賃金が上がらない時代を直視する

「賃金が上がらない時代を直視する」

 

賃金低下は、果たしてデフレの影響が全てなのでしょうか。

先進国の経済発展は、発展途上国の安価な労働力や資源を活用した点にあるのではないでしょうか。

先進国の成長鈍化は、これらの「優位性」が消えつつある事象ではないでしょうか。

 

逆説的ですが、日本の産業界が成長するためには、もはや賃金低下や労働力投入(雇用)を必要としないビジネスの発展にあるのではないでしょうか。

 

事実、採用市場でも下記の事象が顕著です。

 

経営資源における人材価値の低下傾向

IT等の投資価値向上

仕事の専門家により、単純労働の価値低下(アウトソース化)

 

 

企業側としては以下の事象が顕著です。

 

自社社員ではなく、アウトソース(非正規社員活用)化へ(組織の柔軟性を保つ)

経営者は費用対効果に厳しくなっている

賃金への先行投資が機能しない(競争優位性にならない)競争へ

人材能力よりもビジネスモデル力の競争へ

年金構造問題と同様、企業内の賃金世代間配分が崩れており維持できないレベルへ

 

単にビジネスモデルに組み込まれるだけの人材であれば、グローバル価格競争に巻き込まれる時代であることは確実です。

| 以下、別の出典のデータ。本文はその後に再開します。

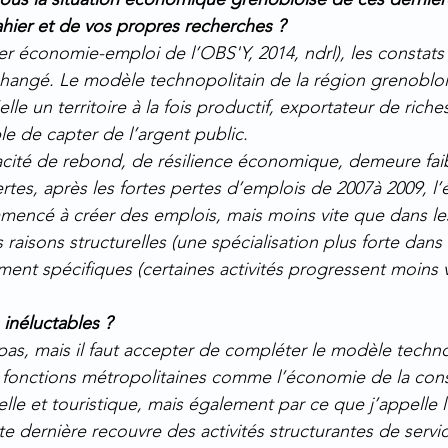
hier et de vos propres recherches ?
er économie-emploi de l’OBS'Y, 2014, ndrl), les constats
angé. Le modèle technopolitain de la région grenobloi
’elle un territoire à la fois productif, exportateur de riche
e de capter de l’argent public.
cité de rebond, de résilience économique, demeure faibl
Certes, après les fortes pertes d’emplois de 2007à 2009, 
encé à créer des emplois, mais moins vite que dans les
aisons structurelles (une spécialisation plus forte dans
nt spécifiques (certaines activités progressent moins vi
 inéluctables ?
pas, mais il faut accepter de compléter le modèle techno
es fonctions métropolitaines comme l’économie de la co
elle et touristique, mais également par ce que j’appelle
te dernière recouvre des activités structurantes de servi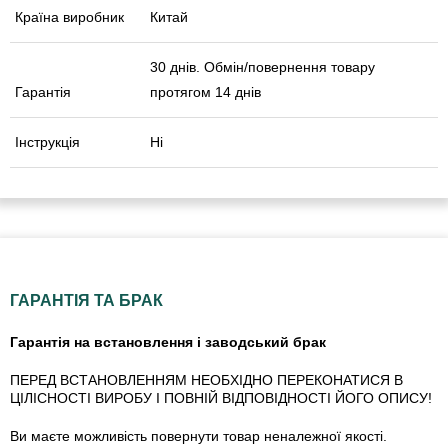
Країна виробник
Китай
30 днів. Обмін/повернення товару
Гарантія
протягом 14 днів
Інструкція
Ні
ГАРАНТІЯ ТА БРАК
Гарантія на встановлення і заводський брак
ПЕРЕД ВСТАНОВЛЕННЯМ НЕОБХІДНО ПЕРЕКОНАТИСЯ В
ЦІЛІСНОСТІ ВИРОБУ І ПОВНІЙ ВІДПОВІДНОСТІ ЙОГО ОПИСУ!
Ви маєте можливість повернути товар неналежної якості.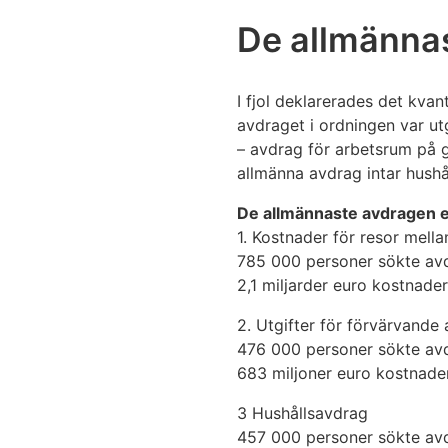
De allmänna
I fjol deklarerades det kva
avdraget i ordningen var ut
– avdrag för arbetsrum på g
allmänna avdrag intar hushå
De allmännaste avdragen e
1. Kostnader för resor mel
785 000 personer sökte av
2,1 miljarder euro kostnade
2. Utgifter för förvärvande
476 000 personer sökte av
683 miljoner euro kostnade
3 Hushållsavdrag
457 000 personer sökte av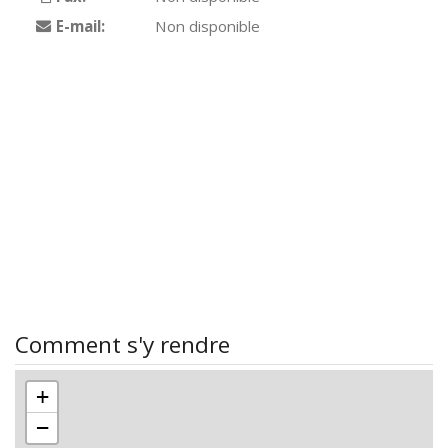
E-mail:
Non disponible
Comment s'y rendre
+
−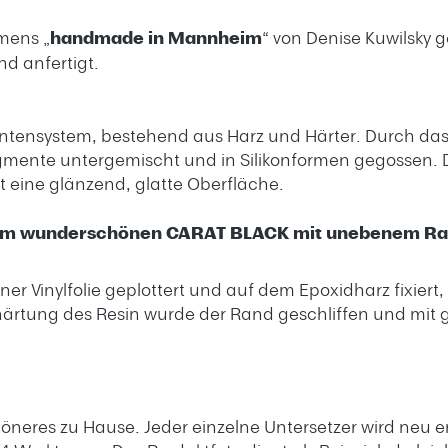
mens „
handmade in Mannheim
“ von Denise Kuwilsky 
d anfertigt.
nentensystem, bestehend aus Harz und Härter. Durch da
ente untergemischt und in Silikonformen gegossen. Das
t eine glänzend, glatte Oberfläche.
einem wunderschönen CARAT BLACK mit unebenem R
ner Vinylfolie geplottert und auf dem Epoxidharz fixiert,
shärtung des Resin wurde der Rand geschliffen und mit
chöneres zu Hause.
Jeder einzelne Untersetzer wird neu er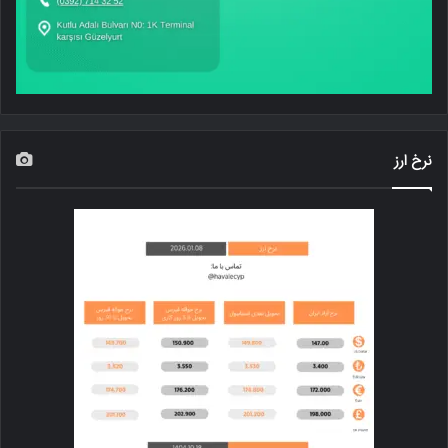
نرخ ارز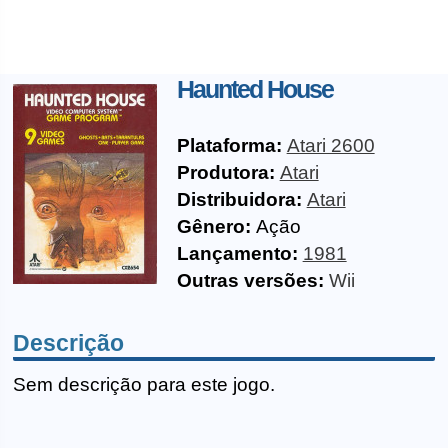
Haunted House
Plataforma:
Atari 2600
Produtora:
Atari
Distribuidora:
Atari
Gênero:
Ação
Lançamento:
1981
Outras versões:
Wii
Descrição
Sem descrição para este jogo.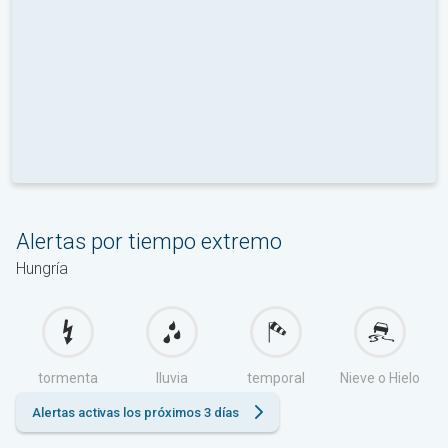
Alertas por tiempo extremo
Hungría
tormenta
lluvia
temporal
Nieve o Hielo
Alertas activas los próximos 3 días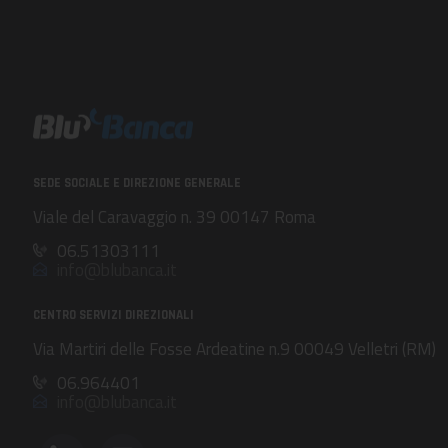
SEDE SOCIALE E DIREZIONE GENERALE
Viale del Caravaggio n. 39 00147 Roma
06.51303111
info@blubanca.it
CENTRO SERVIZI DIREZIONALI
Via Martiri delle Fosse Ardeatine n.9 00049 Velletri (RM)
06.964401
info@blubanca.it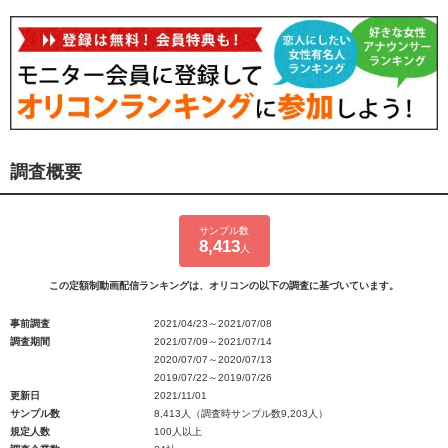
調査概要
サンプル数
8,413
人
この定額制動画配信ランキングは、オリコンの以下の調査に基づいています。
事前調査
2021/04/23～2021/07/08
調査期間
2021/07/09～2021/07/14
2020/07/07～2020/07/13
2019/07/22～2019/07/26
更新日
2021/11/01
サンプル数
8,413人（調査時サンプル数9,203人）
規定人数
100人以上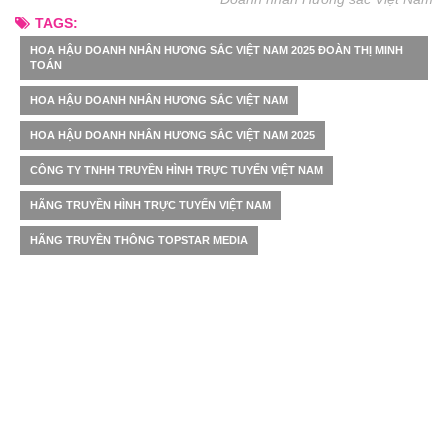
TAGS:
HOA HẬU DOANH NHÂN HƯƠNG SẮC VIỆT NAM 2025 ĐOÀN THỊ MINH
TOÁN
HOA HẬU DOANH NHÂN HƯƠNG SẮC VIỆT NAM
HOA HẬU DOANH NHÂN HƯƠNG SẮC VIỆT NAM 2025
CÔNG TY TNHH TRUYỀN HÌNH TRỰC TUYẾN VIỆT NAM
HÃNG TRUYỀN HÌNH TRỰC TUYẾN VIỆT NAM
HÃNG TRUYỀN THÔNG TOPSTAR MEDIA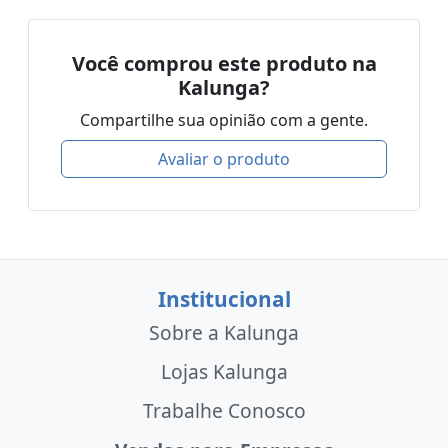
Você comprou este produto na
Kalunga?
Compartilhe sua opinião com a gente.
Avaliar o produto
Institucional
Sobre a Kalunga
Lojas Kalunga
Trabalhe Conosco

ビジネスモデルを作れる側、問題を発見し解決できる側に回れるのか。

 

数年後にどのような人材になるべきか、を考えたキャリアプランなくして、賃金の維持は難しい時代です。

賃金低下時代を生き抜く戦略を持つ必要があるのではないでしょうか。

世の中の大局的な流れと、ビジネスを取り巻くそれぞれのプレイヤーの立場やインセンティブ構造を直視しつつ、自らを環境変化に適応させていきたいものです。